Being accepted for the 2020 Charnwood ceramics fair I have begun to develop a product range of functional objects which can be sold alongside my organic and biomorphic sculptures. These will be decorated with the same patterns and colours I have developed in my practice. I have been trying to learn how to throw not just to make vases, bowls etc but as a new method of making which can be adapted to the sculptures.
The decided glaze
A new set of test tiles came out the kiln and finally I am happy with the glaze. It is not too shiny but very vibrant in colour, all the characteristics I was searching for! These tiles will be used to inform the colour combinations for my sculptural works.
I have also been decorating the mobiles this week! I tried to broaden my pattern spectrum by looking at exotic plants, particularly succulents and cacti. I find not drawing directly from the plants enables me to free up the drawing process, making it less restrictive and more exploratory inn nature.
I wanted to make colourful and vibrant mobiles to suspend from the ceiling as an installation which could be walked under. I used thick watercolour paper to paint on, however, completely saturating it caused the paper to warp. I decided to learn how to stretch paper, a simple process which can prevent this buckling. This process involves taping the paper to a flat surface and saturating with water and allowing to dry before painting. I was really happy with how the watercolour paint and acrylic inks dispersed across the paper.
The tiles came out of the kiln and I am really happy with the vibrancy and intricacy which the glazes achieve!

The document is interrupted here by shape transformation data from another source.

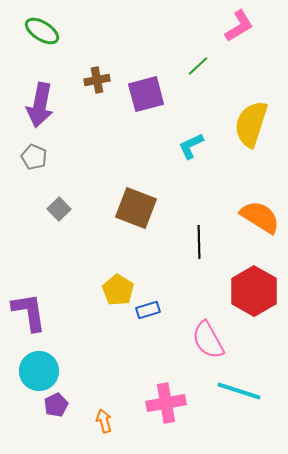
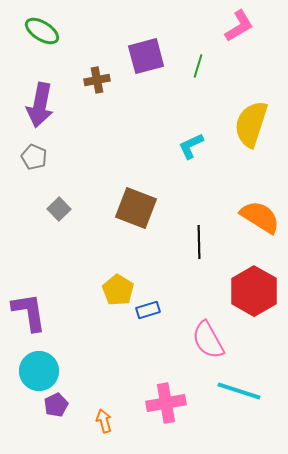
green line: rotated 30 degrees counterclockwise
purple square: moved 38 px up
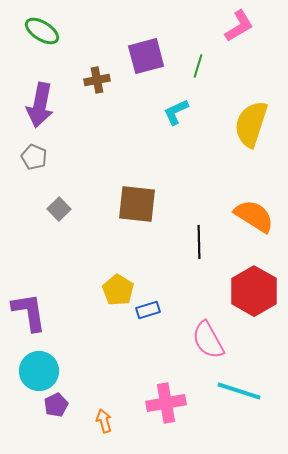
cyan L-shape: moved 15 px left, 34 px up
brown square: moved 1 px right, 4 px up; rotated 15 degrees counterclockwise
orange semicircle: moved 6 px left, 1 px up
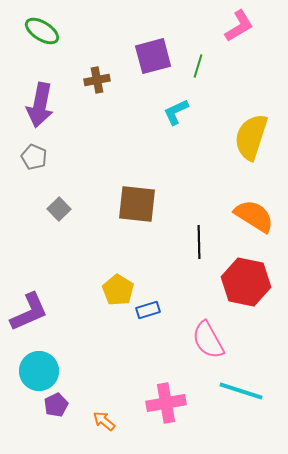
purple square: moved 7 px right
yellow semicircle: moved 13 px down
red hexagon: moved 8 px left, 9 px up; rotated 18 degrees counterclockwise
purple L-shape: rotated 75 degrees clockwise
cyan line: moved 2 px right
orange arrow: rotated 35 degrees counterclockwise
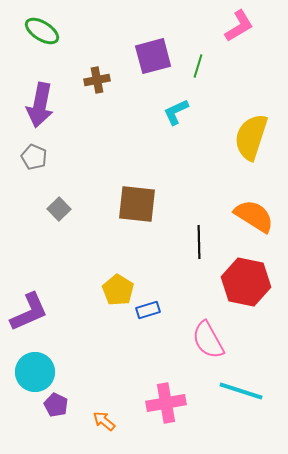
cyan circle: moved 4 px left, 1 px down
purple pentagon: rotated 20 degrees counterclockwise
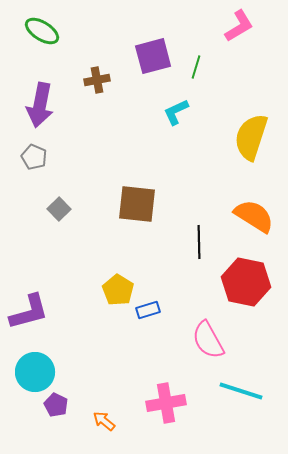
green line: moved 2 px left, 1 px down
purple L-shape: rotated 9 degrees clockwise
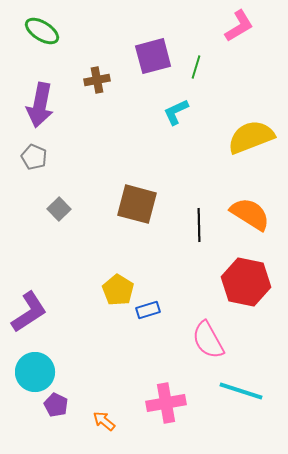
yellow semicircle: rotated 51 degrees clockwise
brown square: rotated 9 degrees clockwise
orange semicircle: moved 4 px left, 2 px up
black line: moved 17 px up
purple L-shape: rotated 18 degrees counterclockwise
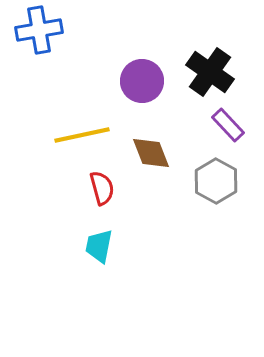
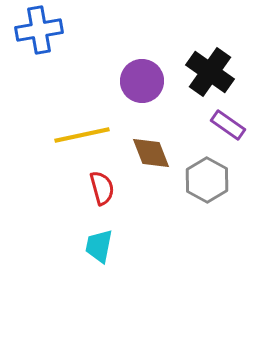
purple rectangle: rotated 12 degrees counterclockwise
gray hexagon: moved 9 px left, 1 px up
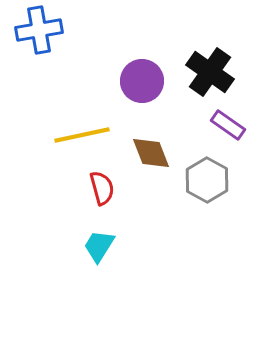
cyan trapezoid: rotated 21 degrees clockwise
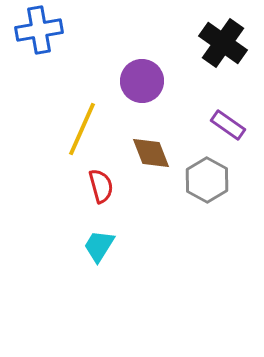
black cross: moved 13 px right, 29 px up
yellow line: moved 6 px up; rotated 54 degrees counterclockwise
red semicircle: moved 1 px left, 2 px up
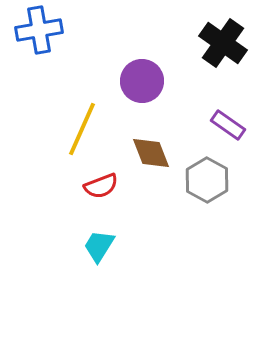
red semicircle: rotated 84 degrees clockwise
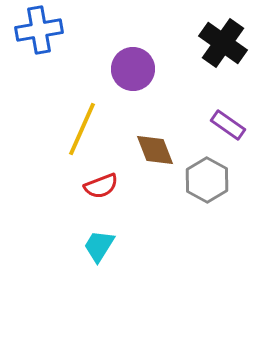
purple circle: moved 9 px left, 12 px up
brown diamond: moved 4 px right, 3 px up
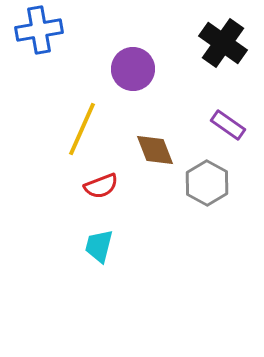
gray hexagon: moved 3 px down
cyan trapezoid: rotated 18 degrees counterclockwise
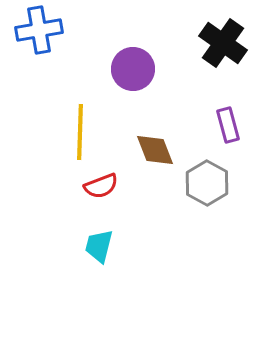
purple rectangle: rotated 40 degrees clockwise
yellow line: moved 2 px left, 3 px down; rotated 22 degrees counterclockwise
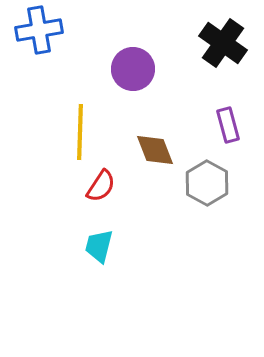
red semicircle: rotated 36 degrees counterclockwise
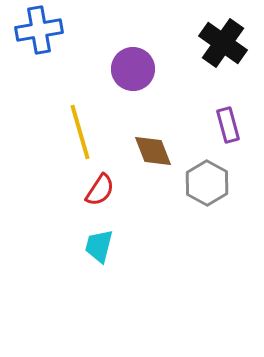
yellow line: rotated 18 degrees counterclockwise
brown diamond: moved 2 px left, 1 px down
red semicircle: moved 1 px left, 4 px down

I am going to do more tests of the glaze next week without a matte glaze on the top to see if it effects the shine and colour!
Two of three sculptures
I have made a target of three large sculptures to create before the end of March. They will be constructed using the same process, aiming to be complimentary of one another but still exploring various forms. I have decided to return to the smooth form as the ‘clay lumps’ which I attached on the first sculpture were too separate and alien to the form, they created an uncomfortableness.